3. Amendment of Subsection 13.2 (Certificates; Other Information).
Subsection 13.2(b) of the Credit Agreement is hereby amended by adding at the
end thereof immediately after the semicolon the following: "it being understood
that such certificate shall include a calculation of the Leverage Ratio for each
fiscal quarter during the 2001 fiscal year of the Company notwithstanding that
compliance with a minimum Leverage Ratio is not required for such fiscal
quarters pursuant to subsection 14.1(b);".
4. Amendment of Subsection 14.1(a) (Maintenance of Interest Coverage
Ratio).
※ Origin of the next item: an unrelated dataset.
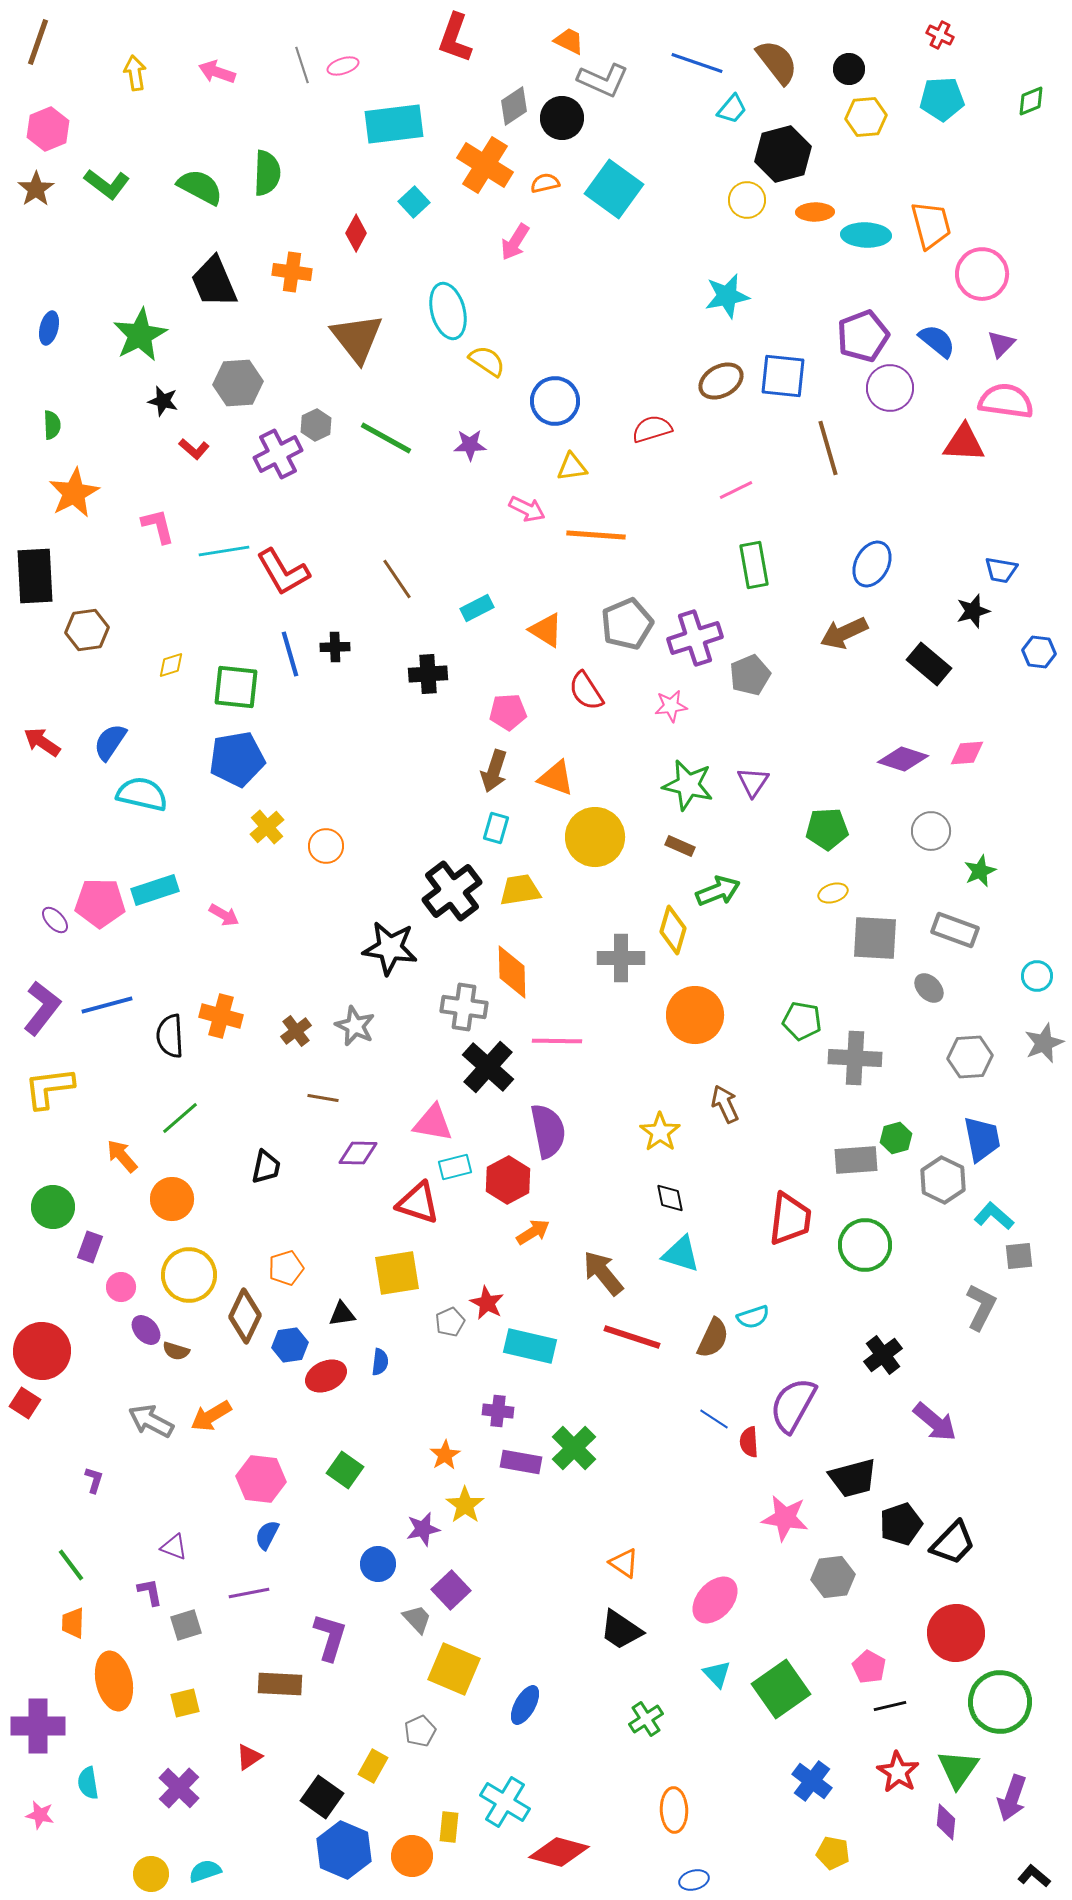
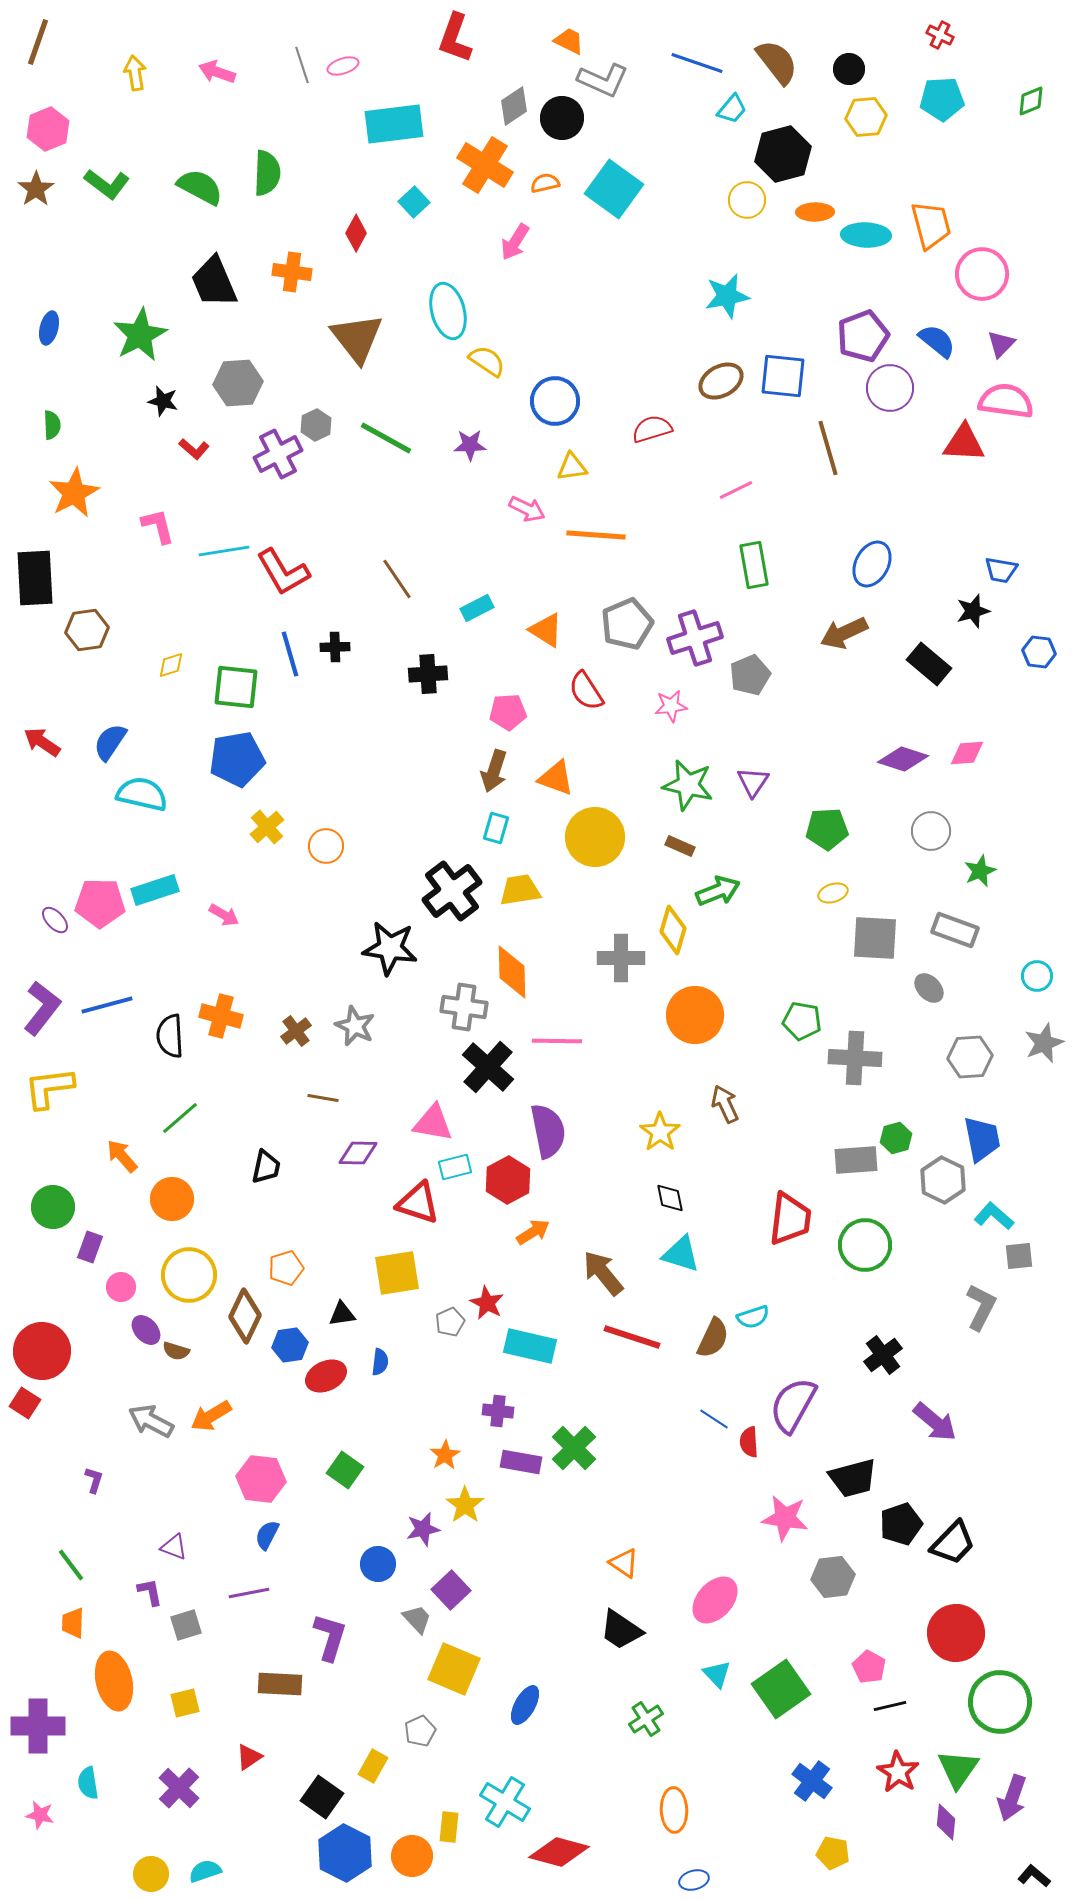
black rectangle at (35, 576): moved 2 px down
blue hexagon at (344, 1850): moved 1 px right, 3 px down; rotated 4 degrees clockwise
Subsection 14.1(a) of the Credit Agreement is hereby amended by deleting
the table set forth therein and substituting in lieu thereof the following new
table:
"Date Ratio
----- -----
March 31, 2002 2.00 to 1.0".
5. Amendment of Subsection 14.1(b) (Maintenance of Leverage Ratio).
Subsection 14.1(b) of the Credit Agreement is hereby amended by deleting the
table set forth therein and substituting in lieu thereof the following new
table:
"Date Ratio
----- -----
March 31, 2002 5.50 to 1.0".
6. Amendment of Subsection 14.1(c) (Maximum Capital Expenditures).
Subsection 14.1(c) of the Credit Agreement is hereby amended by inserting after
the reference to
5
"$50,000,000" therein immediately prior to the colon the following: "or,
beginning with the 2001 fiscal year, $25,000,000".
7. Amendment of Subsection 14.1(d) (Maintenance of Minimum EBITDA).
Subsection 14.1(d) of the Credit Agreement is hereby amended by deleting such
subsection in its entirety and substituting in lieu thereof the following new
subsection:
"(d) Maintenance of Minimum EBITDA. Permit EBITDA for the period
from January 1, 2001 to any date set forth below to be less than the
amount set forth opposite such date:
Date Amount
---- ------
March 31, 2001 $25,000,000
June 30, 2001 $60,000,000
September 30, 2001 $120,000,000
December 31, 2001 $200,000,000".
8. Amendment of Subsection 14.6 (Limitation on Sale of Assets).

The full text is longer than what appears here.